▶ [TASK ITEM]: A verbatim transcript of the data below is required, images omitted.

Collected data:
+++

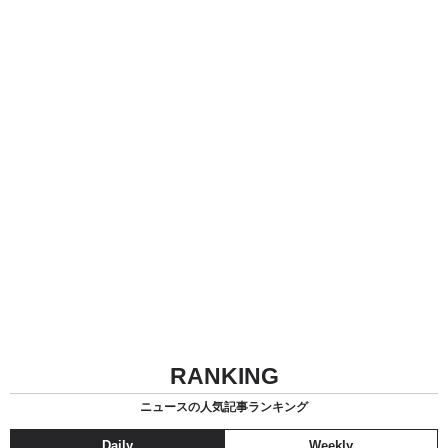
RANKING
ニュースの人気記事ランキング
Daily
Weekly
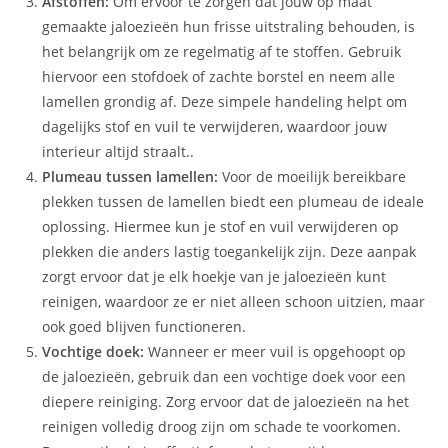
Afstoffen:
Om ervoor te zorgen dat jouw op maat
gemaakte jaloezieën hun frisse uitstraling behouden, is
het belangrijk om ze regelmatig af te stoffen. Gebruik
hiervoor een stofdoek of zachte borstel en neem alle
lamellen grondig af. Deze simpele handeling helpt om
dagelijks stof en vuil te verwijderen, waardoor jouw
interieur altijd straalt..
Plumeau tussen lamellen:
Voor de moeilijk bereikbare
plekken tussen de lamellen biedt een plumeau de ideale
oplossing. Hiermee kun je stof en vuil verwijderen op
plekken die anders lastig toegankelijk zijn. Deze aanpak
zorgt ervoor dat je elk hoekje van je jaloezieën kunt
reinigen, waardoor ze er niet alleen schoon uitzien, maar
ook goed blijven functioneren.
Vochtige doek:
Wanneer er meer vuil is opgehoopt op
de jaloezieën, gebruik dan een vochtige doek voor een
diepere reiniging. Zorg ervoor dat de jaloezieën na het
reinigen volledig droog zijn om schade te voorkomen.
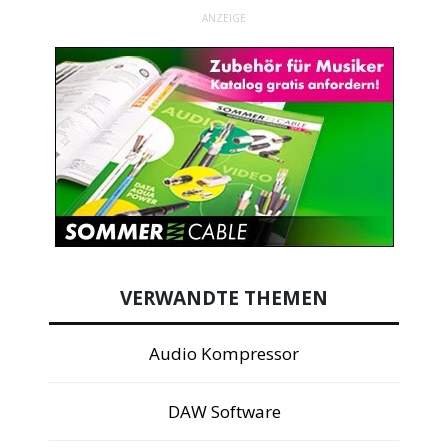
ANZEIGE
VERWANDTE THEMEN
Audio Kompressor
DAW Software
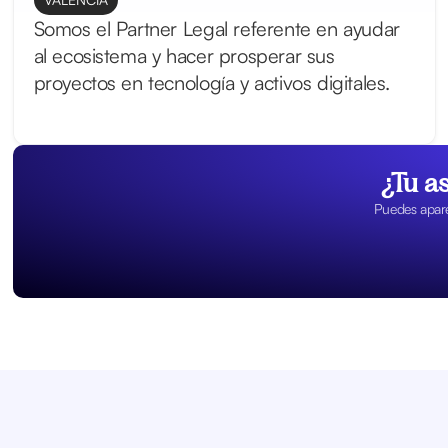
Somos el Partner Legal referente en ayudar
al ecosistema y hacer prosperar sus
proyectos en tecnología y activos digitales.
¿Tu a
Puedes aparec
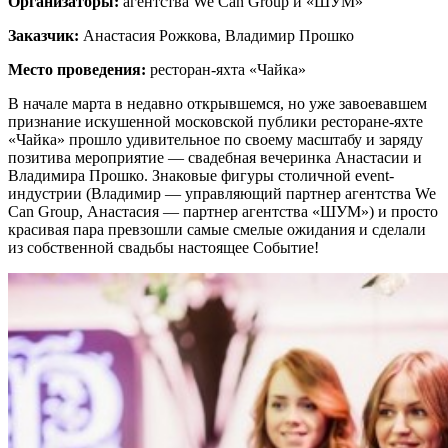
Организаторы:
агентства We Can Group и «ШУМ»
Заказчик:
Анастасия Рожкова, Владимир Прошко
Место проведения:
ресторан-яхта «Чайка»
В начале марта в недавно открывшемся, но уже завоевавшем
признание искушенной московской публики ресторане-яхте
«Чайка» прошло удивительное по своему масштабу и заряду
позитива мероприятие — свадебная вечеринка Анастасии и
Владимира Прошко. Знаковые фигуры столичной event-
индустрии (Владимир — управляющий партнер агентства We
Can Group, Анастасия — партнер агентства «ШУМ») и просто
красивая пара превзошли самые смелые ожидания и сделали
из собственной свадьбы настоящее Событие!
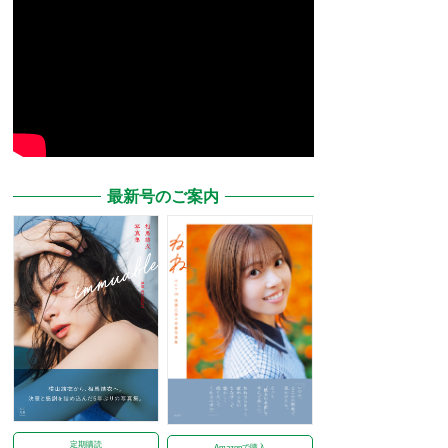
最新号のご案内
定期購読
Amazonで購入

+++

▶ [EXERCISE RESPONSE]:
RANKING
ニュースの人気記事ランキング
Daily
Weekly
Afstoffen:
Om ervoor te zorgen dat jouw op maat
gemaakte jaloezieën hun frisse uitstraling behouden, is
het belangrijk om ze regelmatig af te stoffen. Gebruik
hiervoor een stofdoek of zachte borstel en neem alle
lamellen grondig af. Deze simpele handeling helpt om
dagelijks stof en vuil te verwijderen, waardoor jouw
interieur altijd straalt..
Plumeau tussen lamellen:
Voor de moeilijk bereikbare
plekken tussen de lamellen biedt een plumeau de ideale
oplossing. Hiermee kun je stof en vuil verwijderen op
plekken die anders lastig toegankelijk zijn. Deze aanpak
zorgt ervoor dat je elk hoekje van je jaloezieën kunt
reinigen, waardoor ze er niet alleen schoon uitzien, maar
ook goed blijven functioneren.
Vochtige doek:
Wanneer er meer vuil is opgehoopt op
de jaloezieën, gebruik dan een vochtige doek voor een
diepere reiniging. Zorg ervoor dat de jaloezieën na het
reinigen volledig droog zijn om schade te voorkomen.
ANZEIGE
VERWANDTE THEMEN
Audio Kompressor
DAW Software
Somos el Partner Legal referente en ayudar
al ecosistema y hacer prosperar sus
proyectos en tecnología y activos digitales.
¿Tu a
Puedes aparec
Организаторы:
агентства We Can Group и «ШУМ»
Заказчик:
Анастасия Рожкова, Владимир Прошко
Место проведения:
ресторан-яхта «Чайка»
В начале марта в недавно открывшемся, но уже завоевавшем
признание искушенной московской публики ресторане-яхте
«Чайка» прошло удивительное по своему масштабу и заряду
позитива мероприятие — свадебная вечеринка Анастасии и
Владимира Прошко. Знаковые фигуры столичной event-
индустрии (Владимир — управляющий партнер агентства We
Can Group, Анастасия — партнер агентства «ШУМ») и просто
красивая пара превзошли самые смелые ожидания и сделали
из собственной свадьбы настоящее Событие!
最新号のご案内
定期購読
Amazonで購入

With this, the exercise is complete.